Entries taken from a collection:
————
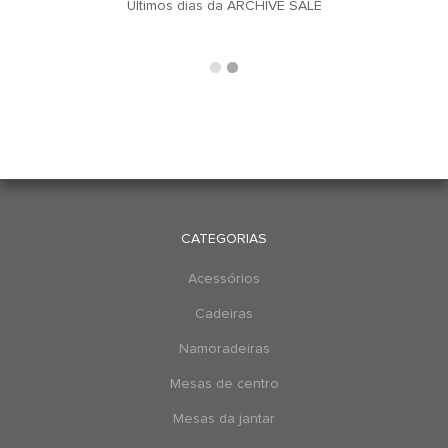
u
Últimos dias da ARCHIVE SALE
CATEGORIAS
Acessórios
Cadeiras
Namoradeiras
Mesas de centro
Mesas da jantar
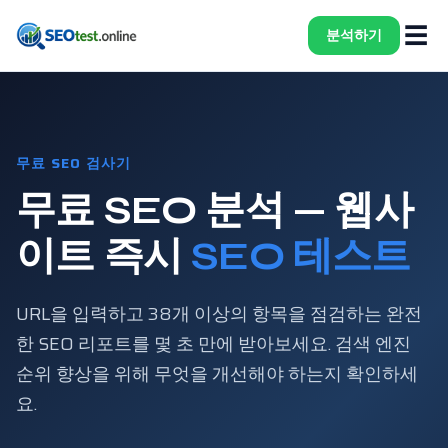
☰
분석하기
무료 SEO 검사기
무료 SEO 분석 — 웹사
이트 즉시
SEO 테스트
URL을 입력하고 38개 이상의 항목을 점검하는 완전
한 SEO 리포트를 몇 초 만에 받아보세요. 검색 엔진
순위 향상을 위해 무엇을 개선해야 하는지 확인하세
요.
————
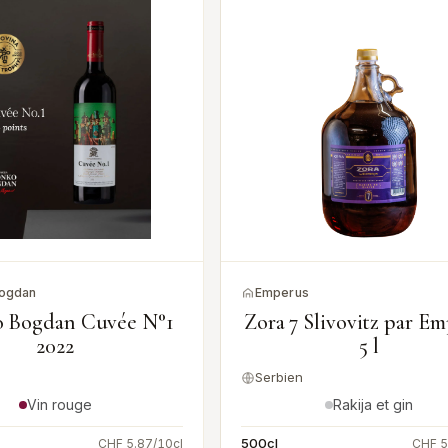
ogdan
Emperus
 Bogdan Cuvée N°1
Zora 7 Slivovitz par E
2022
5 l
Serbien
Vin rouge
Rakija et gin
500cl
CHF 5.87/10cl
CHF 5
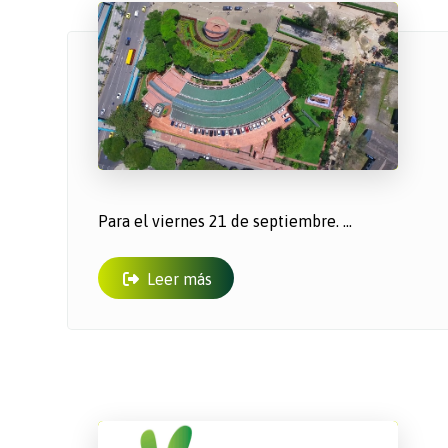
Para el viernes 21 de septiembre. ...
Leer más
————
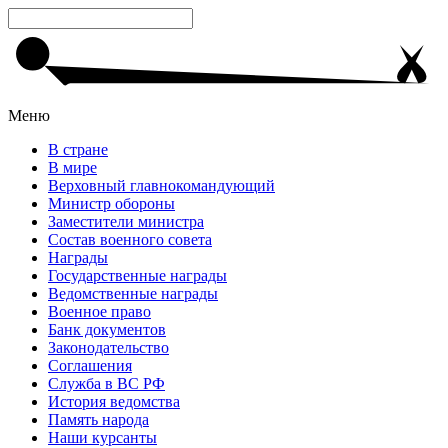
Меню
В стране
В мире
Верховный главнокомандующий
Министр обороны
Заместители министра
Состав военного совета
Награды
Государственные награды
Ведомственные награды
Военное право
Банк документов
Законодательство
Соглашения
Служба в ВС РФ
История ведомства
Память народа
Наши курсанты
————
▶ **TRY IT**: Word for word, restate the lines above from the line containing "Ведомственные награды" through the line containing "Наши курсанты", with both included and nothing else.

▶ **SOLUTION TO THIS TASK**:
Ведомственные награды
Военное право
Банк документов
Законодательство
Соглашения
Служба в ВС РФ
История ведомства
Память народа
Наши курсанты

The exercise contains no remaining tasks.